During extreme years, it was revealed that hurricane-related rainfall had increased between 2.5 to 5 inches since 1700, once the trees were reconstructed.

Due to the slowing of storms, rainfall may have been increased. The average hurricane length and speed correlate with the total rainfall.

Maxwell said that hurricanes are more likely to stop and hover in a single location for much longer which in turn, produces more rain.

He said that these trends could be driven by climate change and global warming.

He went on to explain that weaker winds across the world are caused due to a warmer world and tropical cyclones are more likely to meander when these winds are weaker.
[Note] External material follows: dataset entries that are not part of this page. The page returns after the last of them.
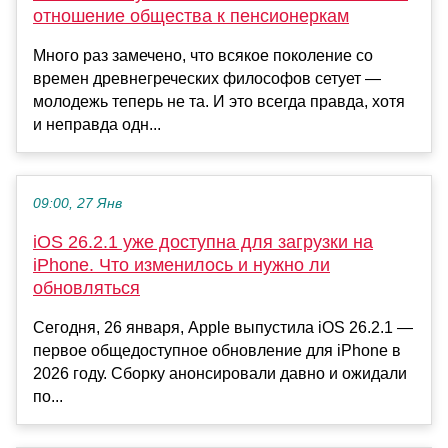
отношение общества к пенсионеркам
Много раз замечено, что всякое поколение со
времен древнегреческих философов сетует —
молодежь теперь не та. И это всегда правда, хотя
и неправда одн...
09:00, 27 Янв
iOS 26.2.1 уже доступна для загрузки на
iPhone. Что изменилось и нужно ли
обновляться
Сегодня, 26 января, Apple выпустила iOS 26.2.1 —
первое общедоступное обновление для iPhone в
2026 году. Сборку анонсировали давно и ожидали
по...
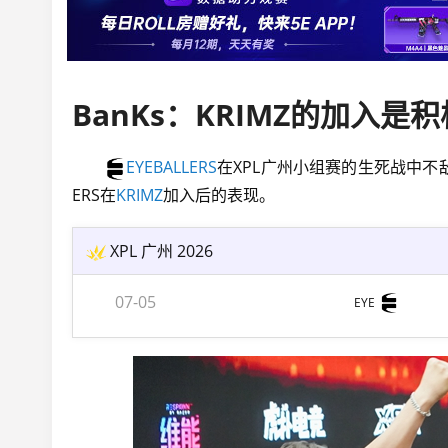
EYEBALLERS
在XPL广州小组赛的生死战中不
ERS在
KRIMZ
加入后的表现。
XPL 广州 2026
07-05
EYE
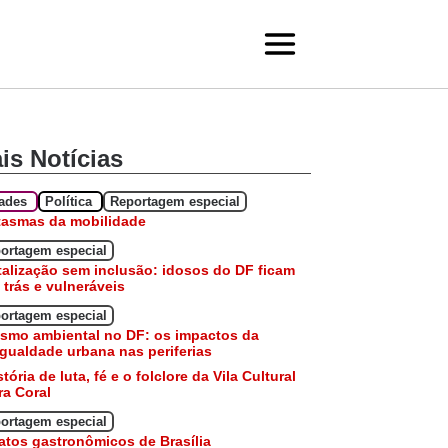
is Notícias
dades
Política
Reportagem especial
tasmas da mobilidade
ortagem especial
talização sem inclusão: idosos do DF ficam
 trás e vulneráveis
ortagem especial
smo ambiental no DF: os impactos da
gualdade urbana nas periferias
stória de luta, fé e o folclore da Vila Cultural
a Coral
ortagem especial
atos gastronômicos de Brasília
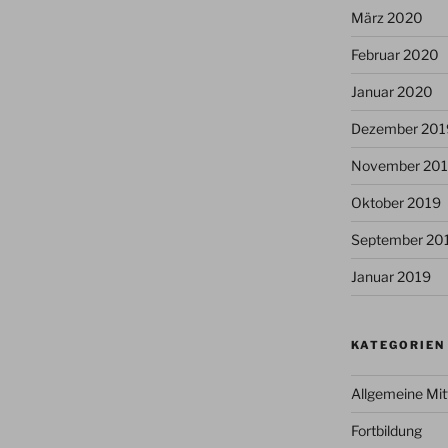
März 2020
Februar 2020
Januar 2020
Dezember 201
November 20
Oktober 2019
September 20
Januar 2019
KATEGORIEN
Allgemeine Mit
Fortbildung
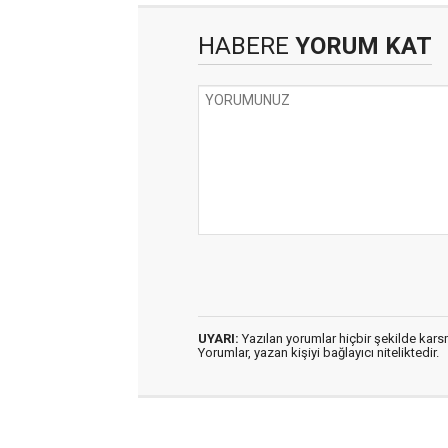
HABERE
YORUM KAT
UYARI:
Yazılan yorumlar hiçbir şekilde kar
Yorumlar, yazan kişiyi bağlayıcı niteliktedir.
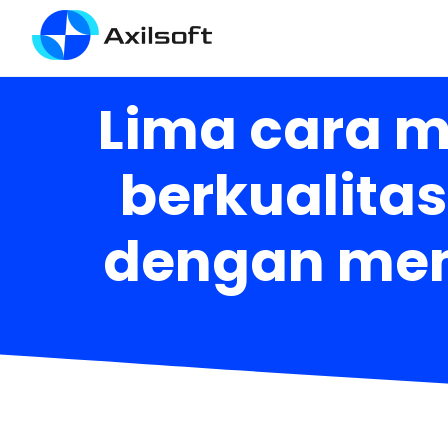
Lima cara 
berkualitas
dengan mema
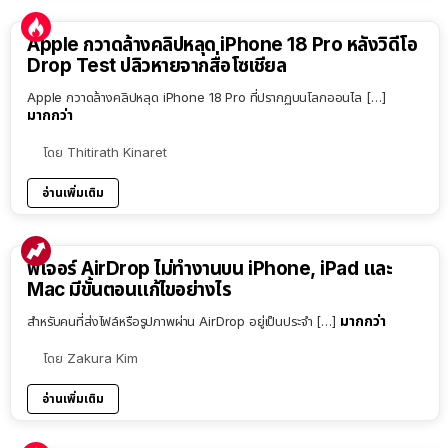
Apple กวาดล้างคลิปหลุด iPhone 18 Pro หลังวิดีโอ
Drop Test ปลิวหายจากสื่อโซเชียล
Apple กวาดล้างคลิปหลุด iPhone 18 Pro ที่ปรากฏบนโลกออนไล […]
มากกว่า
โดย
Thitirath Kinaret
อ่านเพิ่มเติม
ฟีเจอร์ AirDrop ไม่ทำงานบน iPhone, iPad และ
Mac มีขั้นตอนแก้ไขอย่างไร
มากกว่า
สำหรับคนที่ส่งไฟล์หรือรูปภาพผ่าน AirDrop อยู่เป็นประจำ […]
โดย
Zakura Kim
อ่านเพิ่มเติม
They are also more likely to stop in a small area which causes an increase in rainfall for that particular location.

He noted that during the last 60 years, there was a huge increase in rainfall that was generated by hurricanes.

Hurricane Harvey and Hurricane Florence are very famous examples of storms that move very slowly.

He said that two hurricanes that recently caused high totals in rainfall and flooding across the states were Ida and Nicholas.

He added that these types of storms are expected much more often in a warmer world.

Maxwell said that being informed is very important.

He said that coastal committees can be more prepared for flooding by understanding that these storms are getting wetter.

According to Tom Knutson, there is some evidence that in the United States, extreme rainfall has been increasing across the United States, even though the study only focused on the Carolinas.

Tom is also the leader of the Weather and Climate Dynamic Division in New Jersey.

The findings of the study were reviewed by him.

Tom said that the dangers of inland flooding should be taken seriously as they are very real.

He was reminded of Hurricane Harvey that claimed more than 100 lives, which was a devastating hurricane of the 4th category.

He said that it rained in Houston for more than 3 days which resulted in over 3 feet of rain and lots of flooding and issues.